- **Data for review**:
──────────────────────────────

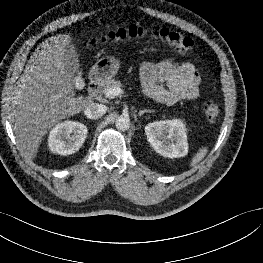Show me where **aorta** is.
<instances>
[{
  "mask_svg": "<svg viewBox=\"0 0 263 263\" xmlns=\"http://www.w3.org/2000/svg\"><path fill=\"white\" fill-rule=\"evenodd\" d=\"M115 125L119 131H126L130 127V119L126 116H120L116 120Z\"/></svg>",
  "mask_w": 263,
  "mask_h": 263,
  "instance_id": "aorta-1",
  "label": "aorta"
}]
</instances>
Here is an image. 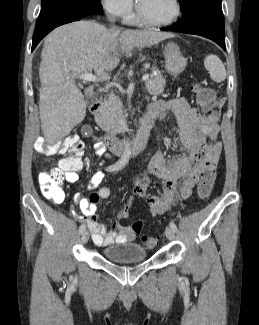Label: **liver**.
Wrapping results in <instances>:
<instances>
[{
    "instance_id": "liver-1",
    "label": "liver",
    "mask_w": 259,
    "mask_h": 325,
    "mask_svg": "<svg viewBox=\"0 0 259 325\" xmlns=\"http://www.w3.org/2000/svg\"><path fill=\"white\" fill-rule=\"evenodd\" d=\"M173 37L156 30L121 32L85 20L52 31L45 38L39 68V115L46 141L54 144L63 139L85 118L87 103L76 77L93 70L98 81H108L121 53L130 57L135 47H151ZM93 90V85L87 87L85 95Z\"/></svg>"
}]
</instances>
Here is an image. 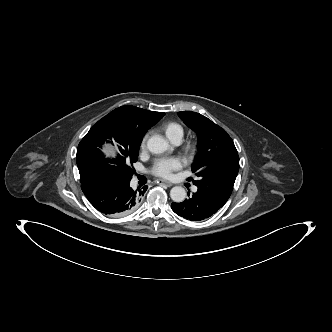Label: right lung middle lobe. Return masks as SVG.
Listing matches in <instances>:
<instances>
[{"label": "right lung middle lobe", "instance_id": "dd1d6c3e", "mask_svg": "<svg viewBox=\"0 0 332 332\" xmlns=\"http://www.w3.org/2000/svg\"><path fill=\"white\" fill-rule=\"evenodd\" d=\"M156 123L131 117L122 108H117L91 127L77 148L76 161L80 181L108 174L118 178H132L130 167L138 159L143 136ZM107 142L116 145L117 153L106 158L100 148Z\"/></svg>", "mask_w": 332, "mask_h": 332}]
</instances>
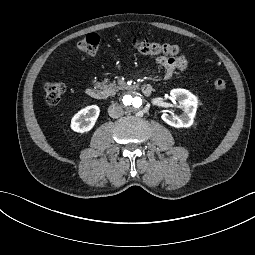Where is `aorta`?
Listing matches in <instances>:
<instances>
[{
	"instance_id": "aorta-1",
	"label": "aorta",
	"mask_w": 255,
	"mask_h": 255,
	"mask_svg": "<svg viewBox=\"0 0 255 255\" xmlns=\"http://www.w3.org/2000/svg\"><path fill=\"white\" fill-rule=\"evenodd\" d=\"M123 102L127 108L132 109V110H138L144 104L143 98L141 97L140 94H138L136 92H132V93L125 95L123 97Z\"/></svg>"
}]
</instances>
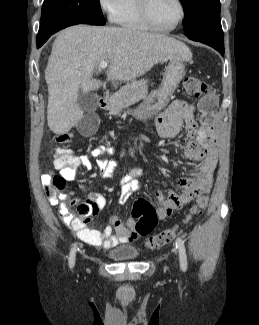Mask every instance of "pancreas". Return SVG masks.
<instances>
[{
	"instance_id": "obj_1",
	"label": "pancreas",
	"mask_w": 259,
	"mask_h": 325,
	"mask_svg": "<svg viewBox=\"0 0 259 325\" xmlns=\"http://www.w3.org/2000/svg\"><path fill=\"white\" fill-rule=\"evenodd\" d=\"M148 93V80L133 81L120 88L109 98L111 114H116L123 107H128L141 99L146 98Z\"/></svg>"
}]
</instances>
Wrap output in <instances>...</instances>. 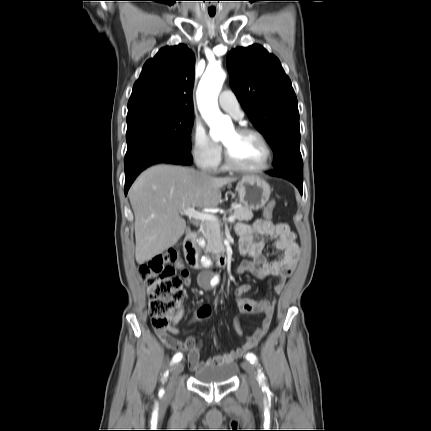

──────────────────────────────

- **Your goal**: When the word "xmlns" turns up on a line of the material above, copy that line.

- **Expected output**:
  "mask_svg": "<svg viewBox=\"0 0 263 263\" xmlns=\"http://www.w3.org/2000/svg\"><path fill=\"white\" fill-rule=\"evenodd\" d=\"M115 125L119 131H126L130 127V119L126 116H120L116 120Z\"/></svg>",
    "mask_svg": "<svg viewBox=\"0 0 259 325\" xmlns=\"http://www.w3.org/2000/svg\"><path fill=\"white\" fill-rule=\"evenodd\" d=\"M173 37L156 30L121 32L85 20L52 31L45 38L39 68V115L46 141L54 144L63 139L85 118L87 103L76 77L93 70L98 81H108L121 53L130 57L135 47H151ZM93 90V85L87 87L85 95Z\"/></svg>"
[{"label": "right lung middle lobe", "instance_id": "dd1d6c3e", "mask_svg": "<svg viewBox=\"0 0 332 332\" xmlns=\"http://www.w3.org/2000/svg\"><path fill=\"white\" fill-rule=\"evenodd\" d=\"M156 123L131 117L122 108H117L91 127L77 148L76 161L80 181L108 174L118 178H132L130 167L138 159L143 136ZM107 142L116 145L117 153L106 158L100 148Z\"/></svg>", "mask_w": 332, "mask_h": 332}]
	"mask_svg": "<svg viewBox=\"0 0 255 255\" xmlns=\"http://www.w3.org/2000/svg\"><path fill=\"white\" fill-rule=\"evenodd\" d=\"M123 102L127 108L132 109V110H138L144 104L143 98L141 97L140 94H138L136 92H132V93L125 95L123 97Z\"/></svg>"
	"mask_svg": "<svg viewBox=\"0 0 259 325\" xmlns=\"http://www.w3.org/2000/svg\"><path fill=\"white\" fill-rule=\"evenodd\" d=\"M148 93V80L133 81L120 88L109 98L111 114H116L123 107H128L141 99L146 98Z\"/></svg>"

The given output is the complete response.